Task brief: Make an exact copy of all the records that follow, apart from the pictures.

Data under study:
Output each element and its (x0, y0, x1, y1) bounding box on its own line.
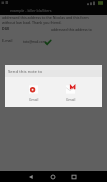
staticText: without low load. Thank you friend. (2, 20, 62, 25)
staticText: addressed this address to (51, 27, 92, 32)
staticText: toto@mail.com (23, 40, 46, 44)
button[interactable]: Gmail (52, 85, 89, 102)
staticText: addressed this address to the Nicolas an… (2, 15, 89, 20)
staticText: Gmail (29, 97, 39, 102)
staticText: Gmail (66, 97, 76, 102)
button[interactable]: Recent apps (67, 172, 81, 182)
button[interactable]: Home (46, 172, 60, 182)
button[interactable]: Gmail (15, 85, 52, 102)
button[interactable]: Back (24, 172, 38, 182)
staticText: Send this note to (8, 68, 43, 74)
staticText: E-mail (2, 38, 13, 43)
staticText: example - killer bla/liters (10, 8, 52, 13)
staticText: DUE (2, 26, 10, 31)
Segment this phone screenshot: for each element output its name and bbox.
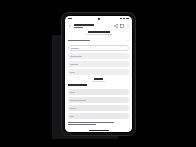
button[interactable]: More options — [125, 23, 130, 28]
button[interactable] — [68, 113, 129, 119]
button[interactable]: Back — [67, 23, 73, 29]
button[interactable] — [68, 69, 129, 75]
button[interactable] — [68, 45, 129, 51]
button[interactable] — [68, 38, 129, 43]
button[interactable] — [68, 61, 129, 67]
button[interactable]: Save — [119, 23, 125, 29]
button[interactable]: Share — [113, 23, 119, 29]
button[interactable] — [68, 97, 129, 103]
button[interactable] — [68, 53, 129, 59]
button[interactable] — [68, 89, 129, 95]
button[interactable] — [68, 105, 129, 111]
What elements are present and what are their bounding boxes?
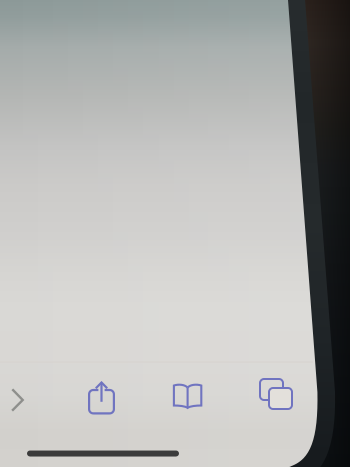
button[interactable]: Tabs: [252, 371, 300, 417]
button[interactable]: Bookmarks: [164, 374, 212, 420]
button[interactable]: Forward: [0, 377, 42, 423]
button[interactable]: Share: [78, 374, 126, 420]
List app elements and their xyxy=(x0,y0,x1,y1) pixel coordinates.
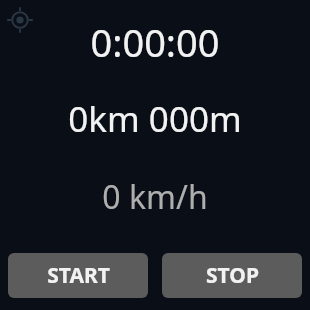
button[interactable]: START xyxy=(8,253,148,298)
button[interactable]: STOP xyxy=(162,253,302,298)
other: GPS status xyxy=(7,7,33,33)
staticText: 0:00:00 xyxy=(0,16,310,68)
staticText: STOP xyxy=(206,261,259,290)
staticText: 0km 000m xyxy=(0,95,310,143)
staticText: 0 km/h xyxy=(0,175,310,219)
staticText: START xyxy=(47,261,110,290)
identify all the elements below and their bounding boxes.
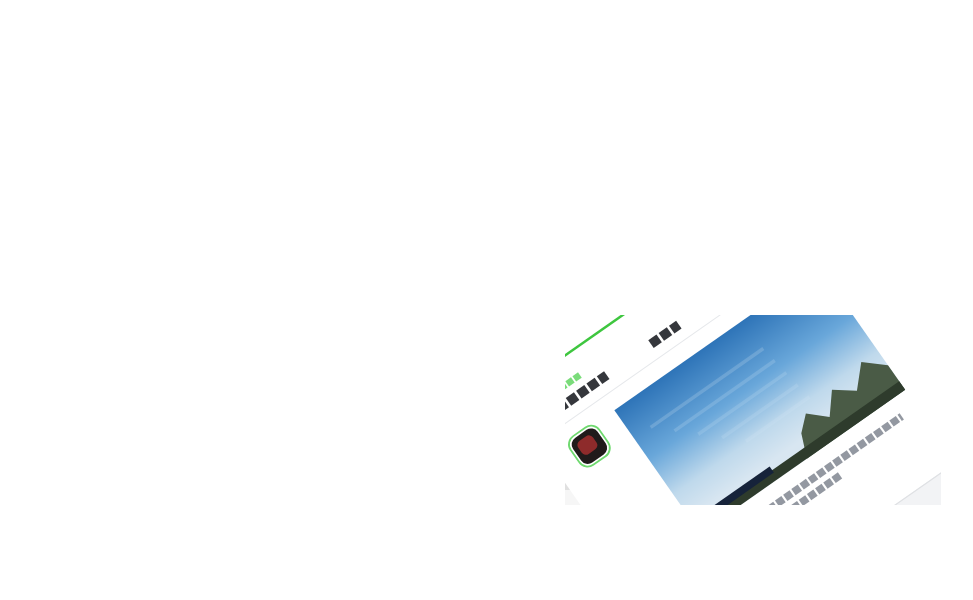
button[interactable]: Rotated app screenshot: [0, 0, 973, 600]
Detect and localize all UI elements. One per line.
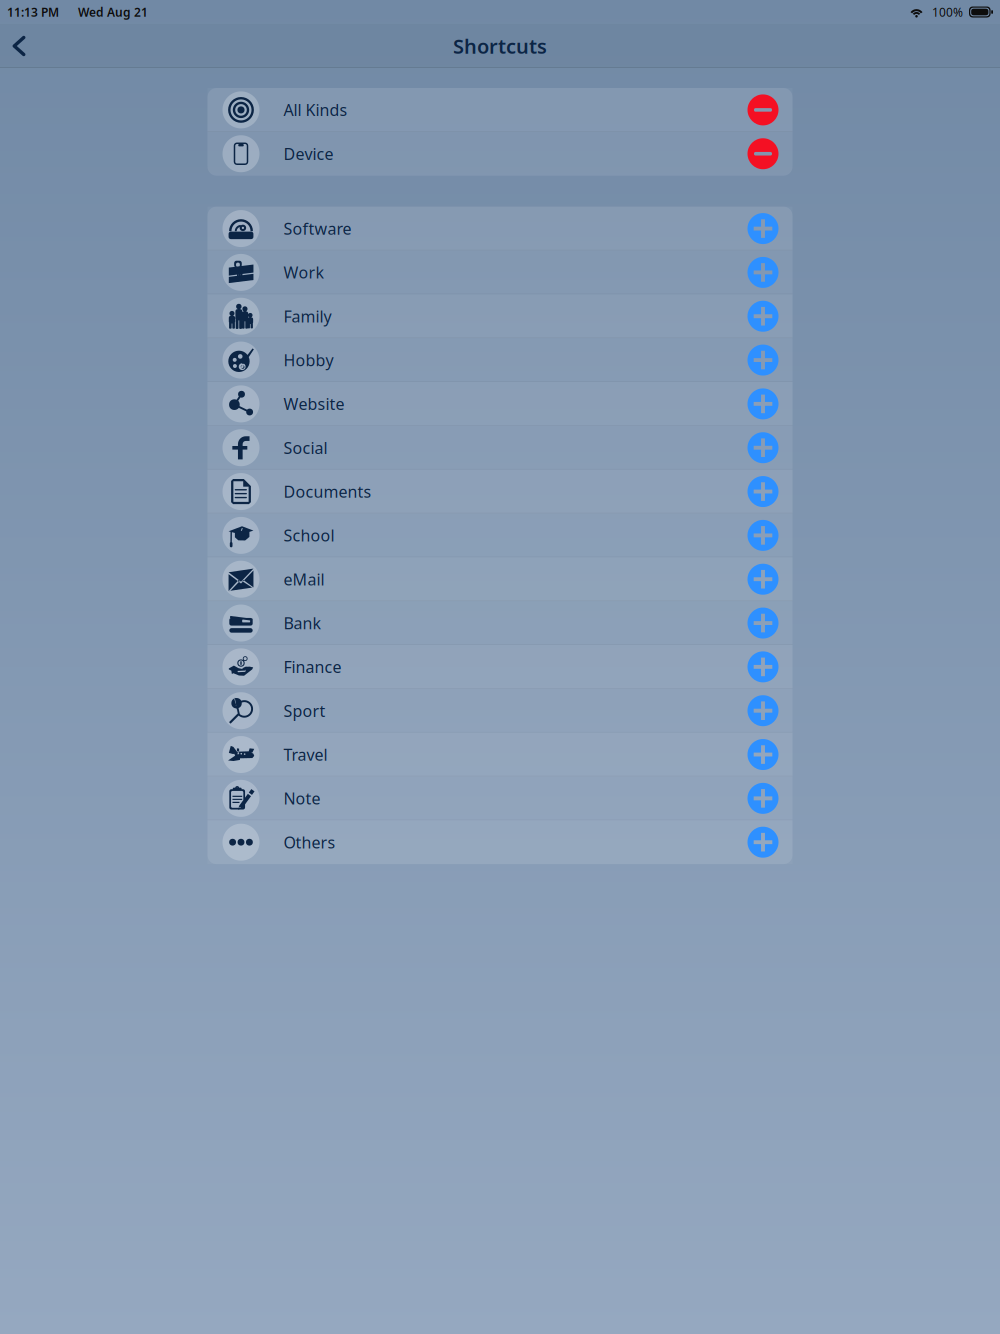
button[interactable]: Website (208, 382, 792, 426)
staticText: Wed Aug 21 (78, 4, 148, 20)
button[interactable]: eMail (208, 557, 792, 601)
staticText: Finance (284, 656, 342, 678)
staticText: eMail (284, 569, 324, 590)
button[interactable]: School (208, 514, 792, 557)
button[interactable]: Note (208, 776, 792, 820)
staticText: School (284, 525, 334, 546)
staticText: All Kinds (284, 99, 348, 120)
staticText: 100% (932, 4, 963, 20)
staticText: Work (284, 262, 324, 283)
button[interactable]: Travel (208, 733, 792, 776)
staticText: Website (284, 393, 344, 414)
button[interactable]: Documents (208, 470, 792, 513)
button[interactable]: Software (208, 207, 792, 250)
staticText: Software (284, 218, 352, 239)
button[interactable]: Hobby (208, 338, 792, 382)
button[interactable]: Social (208, 426, 792, 470)
button[interactable]: Back (0, 24, 38, 68)
button[interactable]: Bank (208, 601, 792, 645)
button[interactable]: Device (208, 132, 792, 176)
button[interactable]: Family (208, 294, 792, 338)
button[interactable]: Sport (208, 689, 792, 733)
staticText: Note (284, 788, 320, 809)
button[interactable]: Others (208, 820, 792, 864)
button[interactable]: All Kinds (208, 88, 792, 132)
staticText: Documents (284, 481, 372, 502)
staticText: Device (284, 143, 334, 164)
staticText: Family (284, 306, 332, 327)
staticText: Social (284, 437, 328, 458)
staticText: Shortcuts (453, 33, 547, 59)
button[interactable]: Finance (208, 645, 792, 689)
staticText: 11:13 PM (7, 4, 59, 20)
button[interactable]: Work (208, 250, 792, 294)
staticText: Hobby (284, 349, 334, 371)
staticText: Bank (284, 612, 322, 634)
staticText: Travel (284, 744, 328, 765)
staticText: Sport (284, 700, 326, 721)
staticText: Others (284, 832, 336, 853)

Answer space:
Output each element and its (x0, y0, x1, y1) bounding box on its own line.
staticText: without low load. Thank you friend. (2, 20, 62, 25)
staticText: addressed this address to (51, 27, 92, 32)
staticText: toto@mail.com (23, 40, 46, 44)
button[interactable]: Gmail (52, 85, 89, 102)
staticText: addressed this address to the Nicolas an… (2, 15, 89, 20)
staticText: Gmail (29, 97, 39, 102)
staticText: Gmail (66, 97, 76, 102)
button[interactable]: Recent apps (67, 172, 81, 182)
button[interactable]: Home (46, 172, 60, 182)
button[interactable]: Gmail (15, 85, 52, 102)
button[interactable]: Back (24, 172, 38, 182)
staticText: Send this note to (8, 68, 43, 74)
staticText: E-mail (2, 38, 13, 43)
staticText: example - killer bla/liters (10, 8, 52, 13)
staticText: DUE (2, 26, 10, 31)
Segment this phone screenshot: for each element output its name and bbox.
button[interactable]: More options — [125, 23, 130, 28]
button[interactable] — [68, 113, 129, 119]
button[interactable]: Back — [67, 23, 73, 29]
button[interactable] — [68, 69, 129, 75]
button[interactable] — [68, 45, 129, 51]
button[interactable] — [68, 38, 129, 43]
button[interactable] — [68, 61, 129, 67]
button[interactable]: Save — [119, 23, 125, 29]
button[interactable]: Share — [113, 23, 119, 29]
button[interactable] — [68, 97, 129, 103]
button[interactable] — [68, 53, 129, 59]
button[interactable] — [68, 89, 129, 95]
button[interactable] — [68, 105, 129, 111]
What elements are present and what are their bounding boxes?
button[interactable]: Tabs: [252, 371, 300, 417]
button[interactable]: Bookmarks: [164, 374, 212, 420]
button[interactable]: Forward: [0, 377, 42, 423]
button[interactable]: Share: [78, 374, 126, 420]
List app elements and their xyxy=(x0,y0,x1,y1) pixel coordinates.
button[interactable]: START xyxy=(8,253,148,298)
button[interactable]: STOP xyxy=(162,253,302,298)
other: GPS status xyxy=(7,7,33,33)
staticText: 0:00:00 xyxy=(0,16,310,68)
staticText: STOP xyxy=(206,261,259,290)
staticText: 0km 000m xyxy=(0,95,310,143)
staticText: 0 km/h xyxy=(0,175,310,219)
staticText: START xyxy=(47,261,110,290)
identify all the elements below and their bounding boxes.
button[interactable]: Rotated app screenshot: [0, 0, 973, 600]
Detect and localize all UI elements. One per line.
button[interactable]: Website (208, 382, 792, 426)
staticText: Wed Aug 21 (78, 4, 148, 20)
button[interactable]: eMail (208, 557, 792, 601)
staticText: Finance (284, 656, 342, 678)
staticText: eMail (284, 569, 324, 590)
button[interactable]: School (208, 514, 792, 557)
button[interactable]: Note (208, 776, 792, 820)
staticText: School (284, 525, 334, 546)
staticText: All Kinds (284, 99, 348, 120)
staticText: 100% (932, 4, 963, 20)
staticText: Work (284, 262, 324, 283)
button[interactable]: Travel (208, 733, 792, 776)
staticText: Website (284, 393, 344, 414)
button[interactable]: Documents (208, 470, 792, 513)
button[interactable]: Software (208, 207, 792, 250)
staticText: Software (284, 218, 352, 239)
button[interactable]: Hobby (208, 338, 792, 382)
button[interactable]: Social (208, 426, 792, 470)
button[interactable]: Back (0, 24, 38, 68)
button[interactable]: Bank (208, 601, 792, 645)
button[interactable]: Device (208, 132, 792, 176)
button[interactable]: Family (208, 294, 792, 338)
button[interactable]: Sport (208, 689, 792, 733)
staticText: Note (284, 788, 320, 809)
button[interactable]: Others (208, 820, 792, 864)
button[interactable]: All Kinds (208, 88, 792, 132)
staticText: Documents (284, 481, 372, 502)
staticText: Device (284, 143, 334, 164)
staticText: Family (284, 306, 332, 327)
staticText: Social (284, 437, 328, 458)
staticText: Shortcuts (453, 33, 547, 59)
button[interactable]: Finance (208, 645, 792, 689)
staticText: 11:13 PM (7, 4, 59, 20)
button[interactable]: Work (208, 250, 792, 294)
staticText: Hobby (284, 349, 334, 371)
staticText: Bank (284, 612, 322, 634)
staticText: Travel (284, 744, 328, 765)
staticText: Sport (284, 700, 326, 721)
staticText: Others (284, 832, 336, 853)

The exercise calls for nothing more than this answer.